Finally, the second-best proportional carbon tax rates are calculated using available data. The result astonishingly reveals that even if we apply a social discount rate of 5 per cent to annum in the planning economy, it is still equivalent to levying 32 per cent proportional carbon tax rate.


Considering the actual absorption capacity of oceans concerning CO2, we can never be too prudent in discounting the utility of future generations with regard global climate change. This fact indicates the need for urgent introduction of a proportional carbon tax.


Evaluation of future generations' utility is a difficult issue, as they cannot question their ancestors' behavior. In other words, the economic activity of the current generation affects voiceless future generations. The most prominent example of such a problem is global warming which is inseparable from the emission and accumulation of CO2.

There is a huge volume of research accumulation that concerns the relationship between the concentration of CO2 and global warming. Hulme (2009, Ch.2) concisely reviews theory of the anthropogenic climate change that originates from Tyndal's experiment in 1859. Calendar (1938) estimated that the global temperature would rise at the rate of 0.3°C per century.
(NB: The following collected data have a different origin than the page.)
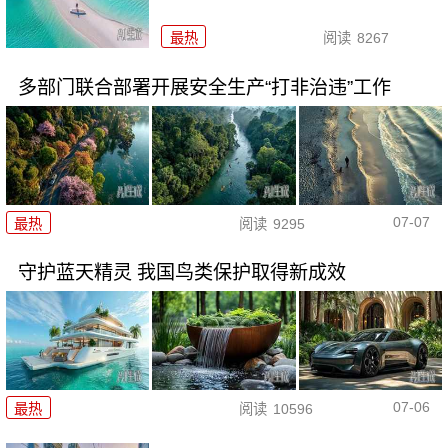
最热
阅读
8267
多部门联合部署开展安全生产“打非治违”工作
07-07
最热
阅读
9295
守护蓝天精灵 我国鸟类保护取得新成效
07-06
最热
阅读
10596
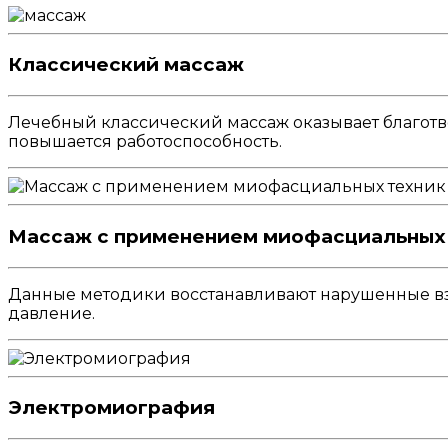
Классический массаж
Лечебный классический массаж оказывает благотво
повышается работоспособность.
Массаж с применением миофасциальных
Данные методики восстанавливают нарушенные в
давление.
Электромиография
On the other hand, Keeling's measurements at the South Pole (from 1957) and Mt.Mauna Loa (from 1958) revealed that the CO2 concentration was rising by 0.5 to 1.3 ppm per year at both sites.

According to Pearson (2000, p.385), there is evidence that the CO2 concentration leads to the global warming. Pearson and Pryor (1994) found that the CO2 concentration increases from 315ppm to 331ppm between 1958 and 1975, furthermore, their observations revealed that concentrations would reach 358ppm by 1994. On the other hand, the concentration during the preindustrial era is estimated at 280ppm. The global average temperature increased between 0.5-1.7°F. Ramanathan et al. (1985) estimated that the surface temperature will rise within 1.5-2.5°K from 1980 to 2030 (0.5-1.7°F). In addition, Houghton et al. (1996) estimated that due to a discernible human influence on the global climate, temperature will increase by 1.1-3.3°K (2-6°F) over the next 100 years. Uzawa (2003, pp.1-21) gives a precise survey of more specialized articles concerning global warming as it relates to economic theory.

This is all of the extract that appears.